*Assignment:* Pick out and copy every line below that has the word "الإصابة".

(Stored records)
━━━━━━━━━━━━━━━━
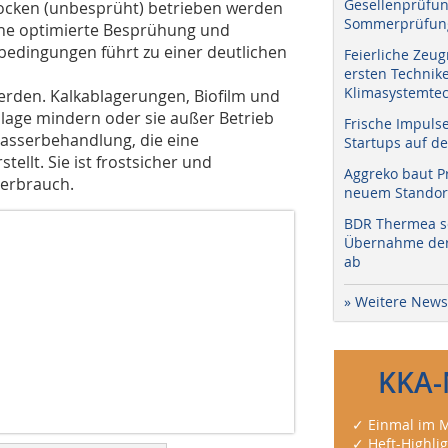
Gesellenprüfun
rocken (unbesprüht) betrieben werden
Sommerprüfung
ine optimierte Besprühung und
edingungen führt zu einer deutlichen
Feierliche Zeug
ersten Technik
Klimasystemtec
werden. Kalkablagerungen, Biofilm und
lage mindern oder sie außer Betrieb
Frische Impuls
 Wasserbehandlung, die eine
Startups auf de
ellt. Sie ist frostsicher und
Aggreko baut P
verbrauch.
neuem Standort
BDR Thermea sc
Übernahme der 
ab
» Weitere News
KKA-
✓ Einmal im M
✓ Heft-Highli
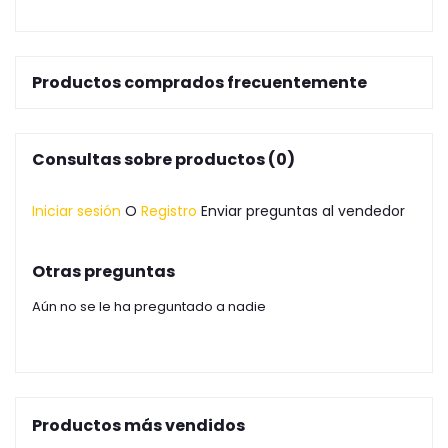
Productos comprados frecuentemente
Consultas sobre productos (0)
Iniciar sesión
O
Registro
Enviar preguntas al vendedor
Otras preguntas
Aún no se le ha preguntado a nadie
Productos más vendidos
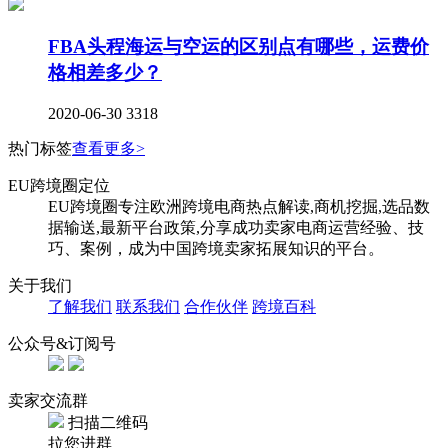
FBA头程海运与空运的区别点有哪些，运费价
格相差多少？
2020-06-30
3318
热门标签
查看更多>
EU跨境圈定位
EU跨境圈专注欧洲跨境电商热点解读,商机挖掘,选品数
据输送,最新平台政策,分享成功卖家电商运营经验、技
巧、案例，成为中国跨境卖家拓展知识的平台。
关于我们
了解我们
联系我们
合作伙伴
跨境百科
公众号&订阅号
卖家交流群
扫描二维码
拉您进群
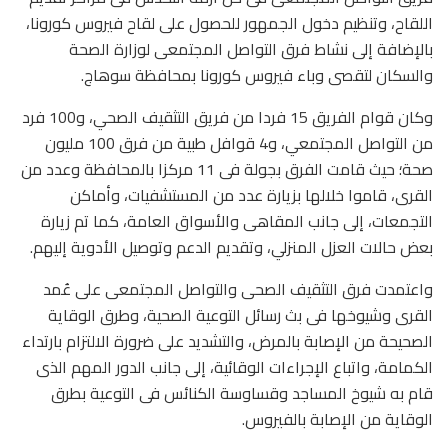
اللقاح، وتنظيم دخول الجمهور للحصول على لقاح فيروس كورونا،
بالإضافة إلى نشاط فرق التواصل المجتمعى لوزارة الصحة
والسكان لتقصى وباء فيروس كورونا بمحافظة سوهاج.
وكان قوام الفريق 15 فردا من فريق التثقيف الصحي، و100 فرد
من التواصل المجتمعي، و4 قوافل طبية من فرق 100 مليون
صحة؛ حيث قامت الفرق بجولة فى 11 مركزا بالمحافظة وعدد من
القرى، قاموا خلالها بزيارة عدد من المستشفيات، وأماكن
التجمعات، إلى جانب المقاهى والأسواق العامة، كما تم زيارة
بعض حالات العزل المنزلي، وتقديم الدعم وتوصيل الأدوية إليهم.
واعتمدت فرق التثقيف الصحى والتواصل المجتمعى على عُمد
القرى وشيوخها فى بث رسائل التوعية الصحية، وطرق الوقاية
الصحيحة من الإصابة بالمرض، والتشديد على ضرورة الالتزام بارتداء
الكمامة، واتباع الإجراءات الوقائية، إلى جانب الدور المهم الذى
قام به شيوخ المساجد وقساوسة الكنائس فى التوعية بطرق
الوقاية من الإصابة بالفيروس.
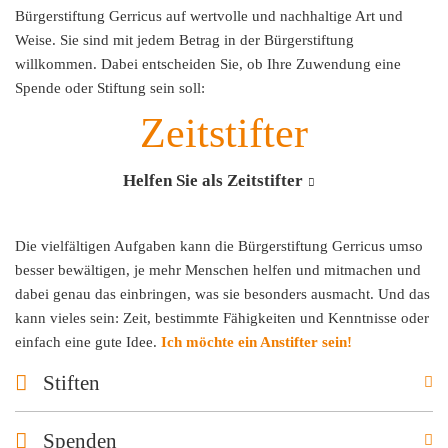
Bürgerstiftung Gerricus auf wertvolle und nachhaltige Art und
Weise. Sie sind mit jedem Betrag in der Bürgerstiftung
willkommen. Dabei entscheiden Sie, ob Ihre Zuwendung eine
Spende oder Stiftung sein soll:
Zeitstifter
Helfen Sie als Zeitstifter
Die vielfältigen Aufgaben kann die Bürgerstiftung Gerricus umso
besser bewältigen, je mehr Menschen helfen und mitmachen und
dabei genau das einbringen, was sie besonders ausmacht. Und das
kann vieles sein: Zeit, bestimmte Fähigkeiten und Kenntnisse oder
einfach eine gute Idee.
Ich möchte ein Anstifter sein!
Stiften
Spenden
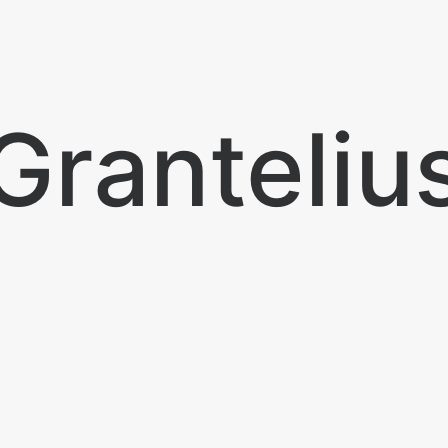
Granteliu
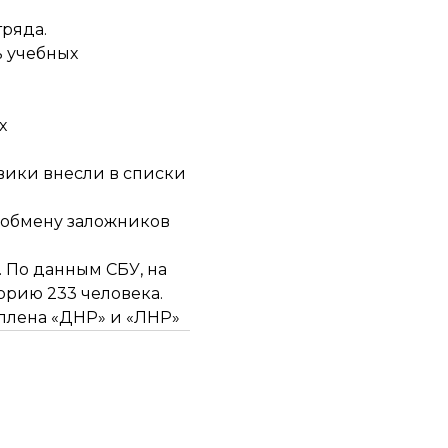
тряда
.
ь учебных
х
евики внесли в списки
 обмену заложников
. По данным СБУ, на
орию 233 человека.
 плена «ДНР» и «ЛНР»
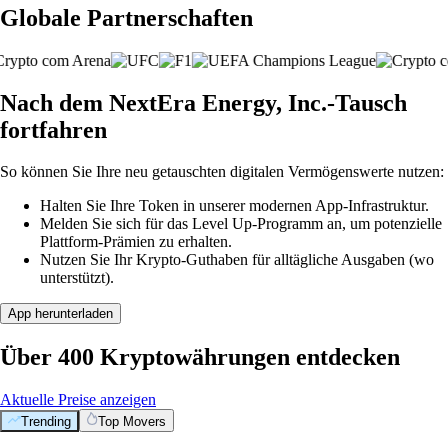
Globale Partnerschaften
Nach dem NextEra Energy, Inc.-Tausch
fortfahren
So können Sie Ihre neu getauschten digitalen Vermögenswerte nutzen:
Halten Sie Ihre Token in unserer modernen App-Infrastruktur.
Melden Sie sich für das Level Up-Programm an, um potenzielle
Plattform-Prämien zu erhalten.
Nutzen Sie Ihr Krypto-Guthaben für alltägliche Ausgaben (wo
unterstützt).
App herunterladen
Über 400 Kryptowährungen entdecken
Aktuelle Preise anzeigen
Trending
Top Movers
━━━━━━━━━━━━━━━━
*Response to the task:*
الصحيحة من الإصابة بالمرض، والتشديد على ضرورة الالتزام بارتداء
الوقاية من الإصابة بالفيروس.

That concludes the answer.